In The Lost Child you play as occult journalist Hayato Ibuki who finds himself in the middle of a conflict between angels, demons… and fallen angels. Learn more about it in our The Lost Child review!
Hayayo is investigating a series of what seem to be suicides, and ends up obtaining a suitcase after almost becoming a suicide victim! He decides to solve the mystery of why people are doing this in hope of bringing justice to the victims. This dungeon crawler in particular is big on story exposition, feeling at times almost like a visual novel. Because of this, you’ll spend a solid half an hour before you even gain full control of Hayato. When you begin the game you are in a subway station, and you can briefly interact with the people who are waiting for their trains, speaking to them with multiple choice dialogue options.
Some aspects of the game are similar to, say, the Persona games, so if you are familiar with the popular franchise then you will feel right at home with The Lost Child. They’re both heavy on dungeon crawling, turn-based combat and a ton of dialogue to experience. You will also collect creatures known as Astrals who will become the members of your party… that is, once you catch and purify them, of course. As you progress the game you will fight many enemies in the hope of getting more to purify and join your party. The Astrals all have different strengths and weaknesses as well as different skill sets, so when you go into a dungeon it is wise to bring an Astral that specializes in a certain element to help you turn the tide of battles.
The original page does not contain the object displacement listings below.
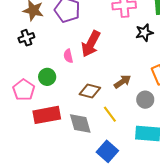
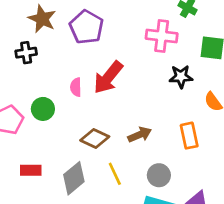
gray circle: (145, 100) -> (159, 175), moved
red rectangle: (47, 115) -> (31, 170), moved, size x0.6
gray diamond: (80, 123) -> (74, 178), turned 55

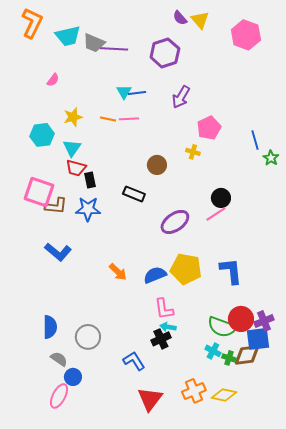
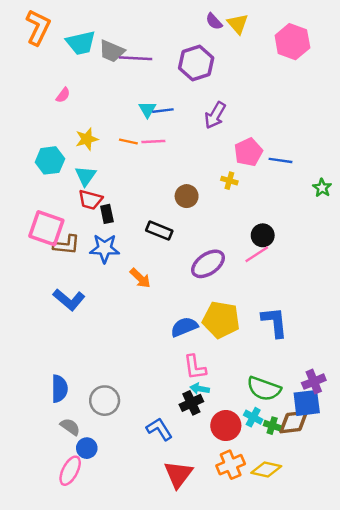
blue line: (255, 140) -> (281, 160), moved, turned -66
orange arrow: (118, 272) -> (140, 278), moved
red circle: (241, 319) -> (226, 426), moved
As you explore each dungeon, some of which are considerably large, you will run into battles in which you’ll be using a combination of melee and skill attacks to stay alive. As you explore each floor you will start to run into deadlier and more menacing enemies, so you better be ready with a party that can dish out damage as well as heal all of your wounds or else it will be game over. You’ll also run into some puzzles which start out simple with you having to activate a switch or two, but as you go further and further into the game the puzzles will ask a lot more of you.
When in a dungeon you should keep an eye on your mini map so that you always know which way you are going so you don’t end up lost, especially in the bigger dungeons. A bit more variety in how dungeons look would have been a welcomed addition, but it’s not a deal-breaker since the story is quite beefy and the combat is fun. Speaking of combat, boss battles are something you should be very careful with since bosses can make short work of your party if you don’t plan accordingly.
This is why it is very important that you have strong Astrals on your side to help you, which is why it’s great that leveling them up is quite easy. You can level up Astrals with the in-game currency known as Karma. Every choice you make in the game will fill up the Karma meter, and you can have Good Karma, Bad Karma or Mixed Karma. You can exchange Karma for experience points for your party members, and once you hit their maximum level, you can evolve them into their next form.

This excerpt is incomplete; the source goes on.